:: The input ::

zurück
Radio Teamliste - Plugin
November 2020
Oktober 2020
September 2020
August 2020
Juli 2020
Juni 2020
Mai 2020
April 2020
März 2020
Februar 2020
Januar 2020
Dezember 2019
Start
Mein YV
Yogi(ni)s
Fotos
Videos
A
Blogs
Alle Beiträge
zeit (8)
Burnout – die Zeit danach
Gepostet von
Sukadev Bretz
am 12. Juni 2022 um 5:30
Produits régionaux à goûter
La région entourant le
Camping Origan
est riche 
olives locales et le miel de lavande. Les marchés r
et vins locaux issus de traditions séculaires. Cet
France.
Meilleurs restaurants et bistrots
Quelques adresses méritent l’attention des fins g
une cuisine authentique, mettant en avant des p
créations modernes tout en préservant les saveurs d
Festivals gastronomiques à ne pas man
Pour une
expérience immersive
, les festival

:::
:: The input ::

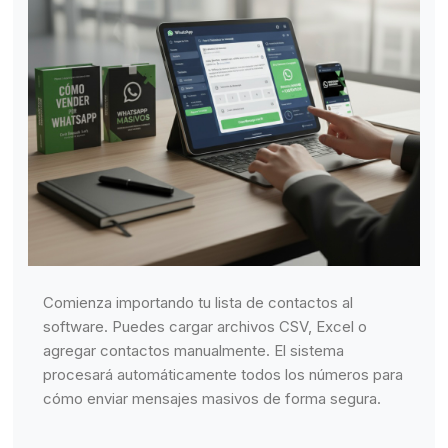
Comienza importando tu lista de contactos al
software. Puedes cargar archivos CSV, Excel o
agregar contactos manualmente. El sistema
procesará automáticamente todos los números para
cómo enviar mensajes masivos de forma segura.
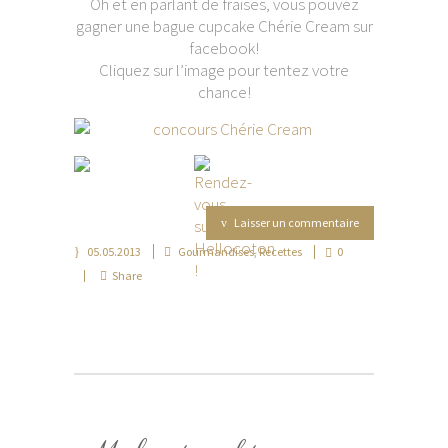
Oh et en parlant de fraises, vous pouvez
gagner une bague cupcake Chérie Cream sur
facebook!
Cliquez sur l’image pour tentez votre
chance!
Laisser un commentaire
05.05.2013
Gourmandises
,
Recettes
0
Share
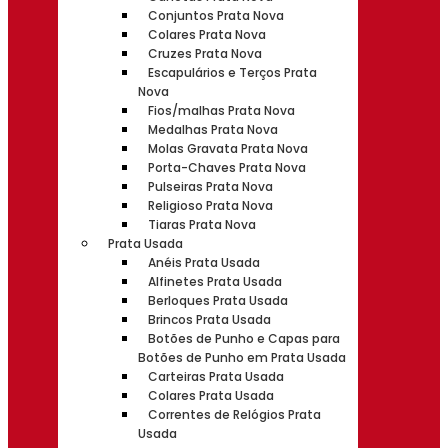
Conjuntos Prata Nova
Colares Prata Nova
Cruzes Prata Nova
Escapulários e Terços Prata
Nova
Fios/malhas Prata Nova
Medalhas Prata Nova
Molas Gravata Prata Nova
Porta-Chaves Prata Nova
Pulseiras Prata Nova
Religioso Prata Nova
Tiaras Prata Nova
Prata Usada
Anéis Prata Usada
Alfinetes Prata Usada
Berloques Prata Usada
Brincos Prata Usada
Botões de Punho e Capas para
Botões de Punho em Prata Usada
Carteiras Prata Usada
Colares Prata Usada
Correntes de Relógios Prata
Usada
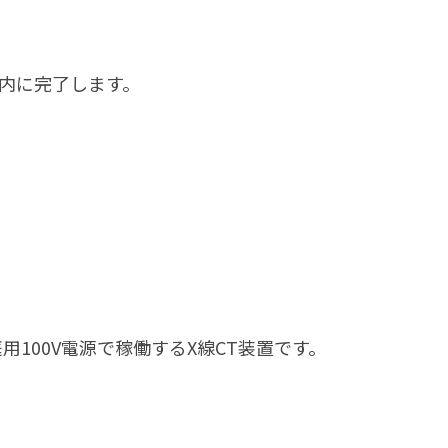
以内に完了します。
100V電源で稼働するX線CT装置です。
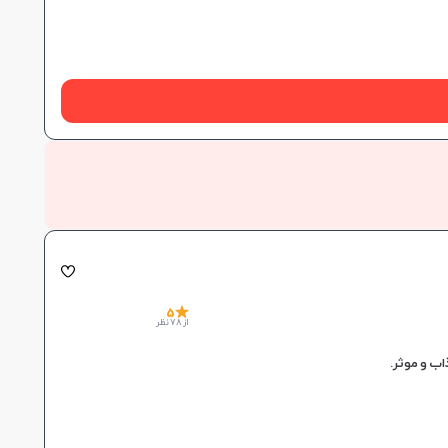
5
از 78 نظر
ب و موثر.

:::

▶ Required action:
From the listing above, collect every line that mentions the word "Punho".

▶ Response area:
Botões de Punho e Capas para
Botões de Punho em Prata Usada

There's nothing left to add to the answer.